Nora Crook, Professor of English Literature at Anglia Ruskin, found the documents at the Essex Records Office in Wharf Road, Chelmsford.

The scholar had been looking for information about an obscure writer known as Miss Crumpe.

Her search led her to the letters written by Shelley to Horace Smith, a stockbroker and friend of her late husband Percy Bysshe Shelley, and his daughter Eliza between 1831 and 1849.

Prof Crook said: “It is through one of Smith’s daughters that the letters came to the Essex Record Office.

“No one would have thought to look there for letters from Mary Shelley to Smith, as Smith had no immediate connection with Essex.

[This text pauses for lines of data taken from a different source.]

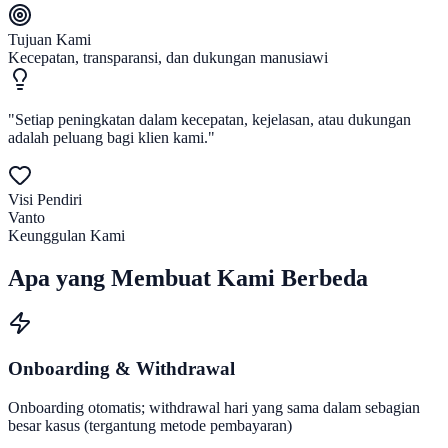
Tujuan Kami
Kecepatan, transparansi, dan dukungan manusiawi
"Setiap peningkatan dalam kecepatan, kejelasan, atau dukungan
adalah peluang bagi klien kami."
Visi Pendiri
Vanto
Keunggulan Kami
Apa yang Membuat Kami
Berbeda
Onboarding & Withdrawal
Onboarding otomatis; withdrawal hari yang sama dalam sebagian
besar kasus (tergantung metode pembayaran)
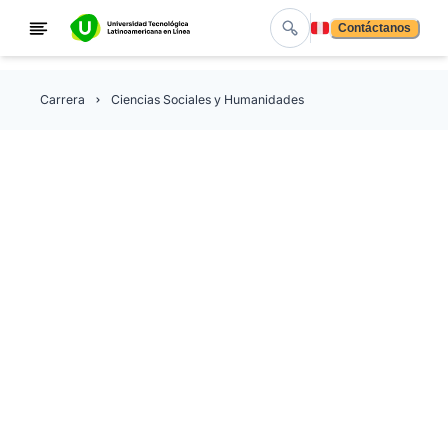
Contáctanos
Carrera
Ciencias Sociales y Humanidades
Carrera en Comunicación
Lleva al máximo tu capacidad creativa, de liderazgo,
dominio del lenguaje verbal y no verbal, tu sentido de
innovación y tu hambre de aprendizaje continuo con es
carrera que te impulsará a realizar diversos procesos y
análisis para poder crear y transmitir un mensaje que s
recibido de la manera adecuada.
Trabajarás tu pensamiento crítico, creativo y analítico 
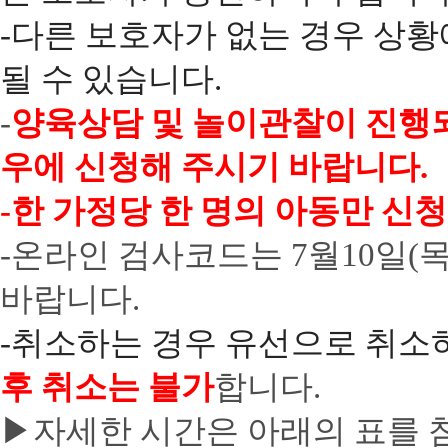
-다른 보호자가 없는 경우 상황
될 수 있습니다.
-
양육상담 및 놀이관찰이 진행되
우에 신청해 주시기 바랍니다.
-
한 가정당 한 명의 아동만 신청
-온라인 검사코드는 7월10일(목
바랍니다.
-취소하는 경우 유선으로 취소
후 취소는 불가
합니다.
▶자세한 시간은 아래의 표를 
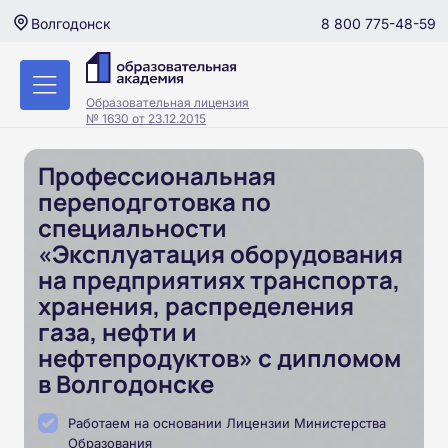
8 800 775-48-59
Волгодонск
Образовательная лицензия
№ 1630 от 23.12.2015
Профессиональная
переподготовка по
специальности
«Эксплуатация оборудования
на предприятиях транспорта,
хранения, распределения
газа, нефти и
нефтепродуктов» с дипломом
в Волгодонске
Работаем на основании Лицензии Министерства
Образования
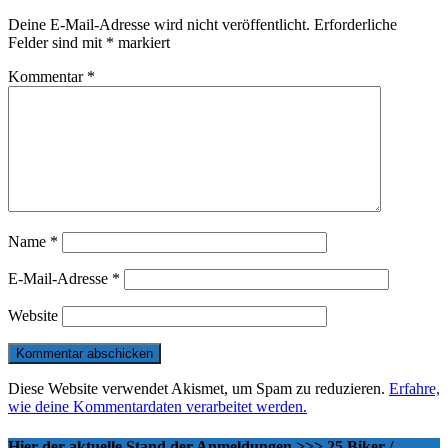
Deine E-Mail-Adresse wird nicht veröffentlicht.
Erforderliche
Felder sind mit
*
markiert
Kommentar
*
Name
*
E-Mail-Adresse
*
Website
Diese Website verwendet Akismet, um Spam zu reduzieren.
Erfahre,
wie deine Kommentardaten verarbeitet werden.
Hier der aktuelle Stand der Anmeldungen >>> 25 Biker /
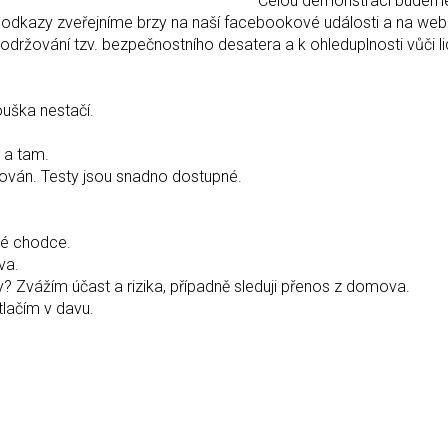
traci budeme vysí
 odkazy zveřejníme brzy na naší facebookové události a na web
držování tzv. bezpečnostního desatera a k ohleduplnosti vůči 
ouška nestačí.
 a tam.
ován. Testy jsou snadno dostupné.
dné chodce.
va.
 Zvážím účast a rizika, případně sleduji přenos z domova.
lačím v davu.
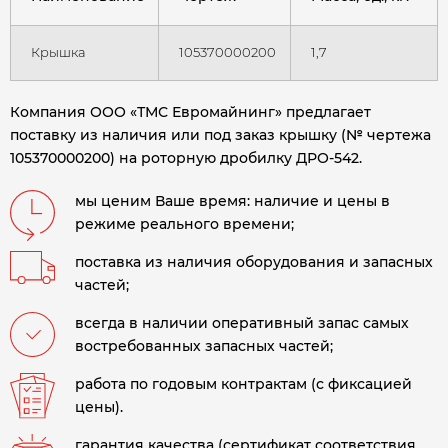
Крышка
105370000200
1,7
Компания ООО «ТМС Евромайнинг» предлагает
поставку из наличия или под заказ крышку (№ чертежа
105370000200) на роторную дробилку ДРО-542
.
мы ценим Ваше время: наличие и цены в
режиме реального времени;
поставка из наличия оборудования и запасных
частей;
всегда в наличии оперативный запас самых
востребованных запасных частей;
работа по годовым контрактам (с фиксацией
цены).
гарантия качества (сертификат соответствия,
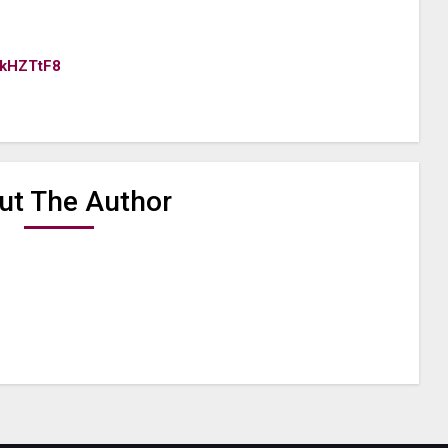
3kHZTtF8
ut The Author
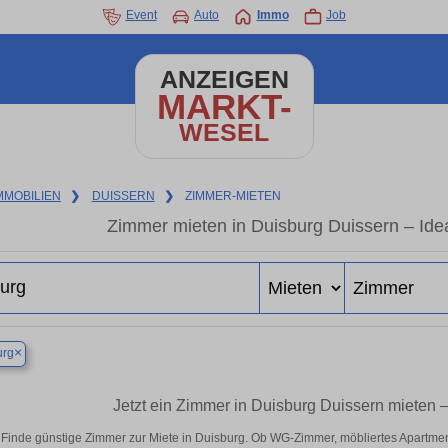
Event
Auto
Immo
Job
ANZEIGEN
MARKT-
WESEL
MMOBILIEN
❯
DUISSERN
❯
ZIMMER-MIETEN
Zimmer mieten in Duisburg Duissern – Idea
×
urg
Jetzt ein Zimmer in Duisburg Duissern mieten 
Finde günstige Zimmer zur Miete in Duisburg. Ob WG-Zimmer, möbliertes Apartme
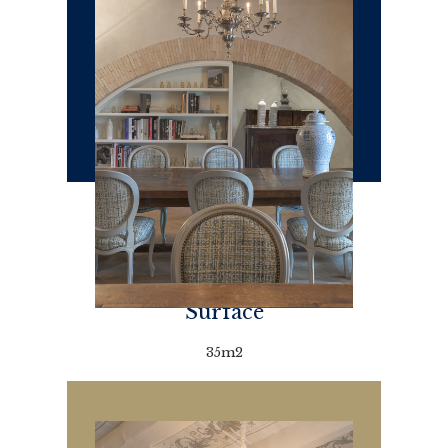
Surface
35m2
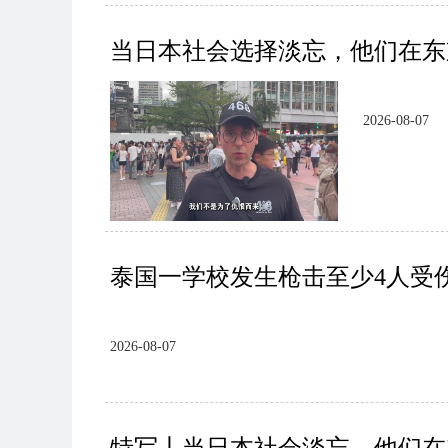
当日本社会选择淡忘，他们在东
2026-08-07
泰国一学校发生枪击至少4人受
2026-08-07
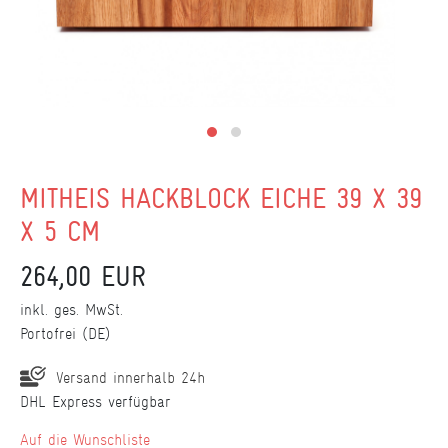
MITHEIS HACKBLOCK EICHE 39 X 39
X 5 CM
264,00 EUR
inkl. ges. MwSt.
Portofrei (DE)
Versand innerhalb 24h
DHL Express verfügbar
Wunschliste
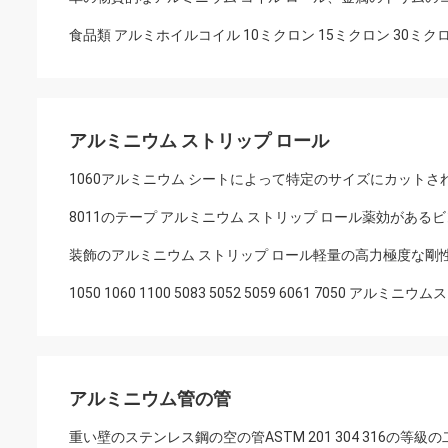
食品類 アルミホイルコイル 10ミクロン 15ミクロン 30ミクロ
アルミニウム ストリップ ロール
1060アルミニウム シートによって特定のサイズにカットされ
8011のテープ アルミニウム ストリップ ロール薬効がある
装飾のアルミニウム ストリップ ロール軽量の高力極度な剛
1050 1060 1100 5083 5052 5059 6061 7050 
アルミニウム管の管
重い壁のステンレス鋼の空の管ASTM 201 304 316の等級の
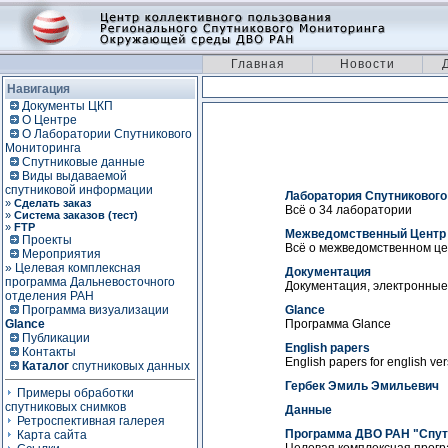
Главная
Новости
Навигация
Документы ЦКП
О Центре
О Лаборатории Спутникового
Мониторинга
Спутниковые данные
Виды выдаваемой
спутниковой информации
Лаборатория Спутникового
»
Сделать заказ
Всё о 34 лаборатории
»
Система заказов (тест)
»
FTP
Межведомственный Центр
Проекты
Всё о межведомственном ц
Мероприятия
» Целевая комплексная
Документация
программа Дальневосточного
Документация, электронные 
отделения РАН
Программа визуализации
Glance
Glance
Программа Glance
Публикации
English papers
Контакты
English papers for english vers
Каталог
спутниковых данных
Гербек Эмиль Эмильевич
Примеры обработки
спутниковых снимков
Данные
Ретроспективная галерея
Программа ДВО РАН "Спутн
Карта сайта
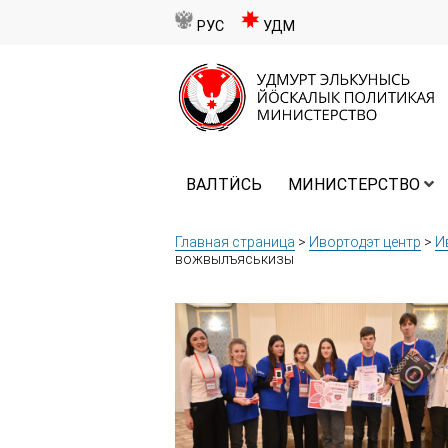
РУС
УДМ
ВАЛТӤСЬ
МИНИСТЕРСТВО
Главная страница
>
Ивортодэт центр
>
И
вожвылъяськизы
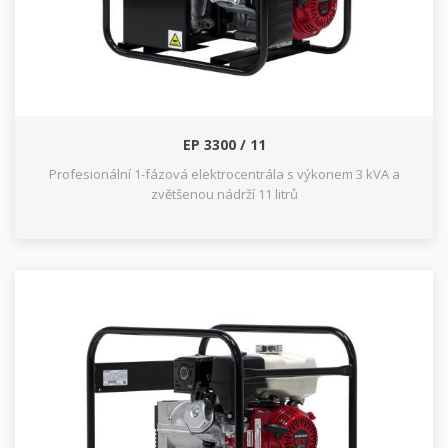
EP 3300 / 11
Profesionální 1-fázová elektrocentrála s výkonem 3 kVA a
zvětšenou nádrží 11 litrů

“However, his youngest daughter married into the Round family from Birch near Colchester and was the mother of J Horace Round, a famous Victorian historian who translated the portion of the Domesday Book covering Essex.”

The letters contain cases of literacy censorship brought up by Shelley to Mr Smith, including cutting an Edward Trelawny manuscript because she felt some episodes were “too shocking”.

Prof Crook said finding the letters was fantastic and believes the staff at the records office have done a brilliant job.

“If it hadn’t been for the Essex Record Office’s excellent archivists, I certainly would never have stumbled across the letters,” she said.

“You can work out how the letters came to the Essex Record Office with a bit of sleuthing, but to get to them in the first place you need a lucky break.”